With the shift toward typing and (especially mobile) computerization in the recent era, it's really not surprising (to me, at least) that Chinese society is moving in a direction where literacy no longer extends to recall of individual characters, and only encompasses recognition, since recall is no longer as necessary of a skill in day-to-day life.
There's a close relative of Mandarin (Dungan) which is written in the Cyrillic alphabet. The spoken language is tonal, but tones aren't used in the written language because written words are polysyllabic, and if you know how to speak Dungan, you can reliably infer the tones.
In normal texts written in modern Chinese, this is not a problem. Nobody writes real texts like the "shi" poem. In cases where something can only be understood in written form, you can rephrase it to avoid homophones.
0. https://en.wikipedia.org/wiki/Buffalo_buffalo_Buffalo_buffal...
You may think it’s not needed, because that information isn’t available in spoken Chinese.
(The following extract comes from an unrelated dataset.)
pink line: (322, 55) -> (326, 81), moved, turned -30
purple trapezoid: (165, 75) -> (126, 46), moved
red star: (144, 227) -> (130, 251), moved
The same is true for written English - putting spaces between words, dividing texts into paragraphs, capitalizing them, differentiating between different pauses (a comma, period, semicolon, etc. all signifying what kind of pause something its), quotation marks, parenthesis, etc. - none of this is available in our spoken language, and we’re still able to understand it. In theory, we could get rid of them all and understand what’s being written. In practice, most people would find the result to be an incomprehensible mess.
The same goes for Chinese. Written languages, for the most part, are more than a simple transcription of spoken sounds.
Unless Chinese is somehow unique among all human languages, this isn't true. Chinese would be just as intelligible if written in a phonetic script (like Pinyin) as it is when written using the characters.
Now, it would be an incredibly shocking transition for Chinese people who have already spent their entire lives writing with characters. However, after the transition to Pinyin, especially for young people who wouldn't ever learn the characters, written Chinese would still be perfectly understandable.
That being said, I don't favor replacing the characters, because the transition would be extremely difficult and because the characters are very culturally important to China. They've been in use for a good 3000 years, and people are very attached to them. Phonetic scripts are technically superior, but the cultural and practical arguments for sticking with the characters are still stronger.
I was talking about English in that paragraph:
> The same is true for written English - putting spaces between words, dividing texts into paragraphs, capitalizing them, differentiating between different pauses (a comma, period, semicolon, etc. all signifying what kind of pause something its), quotation marks, parenthesis, etc. - none of this is available in our spoken language, and we’re still able to understand it. In theory, we could get rid of them all and understand what’s being written. In practice, most people would find the result to be an incomprehensible mess.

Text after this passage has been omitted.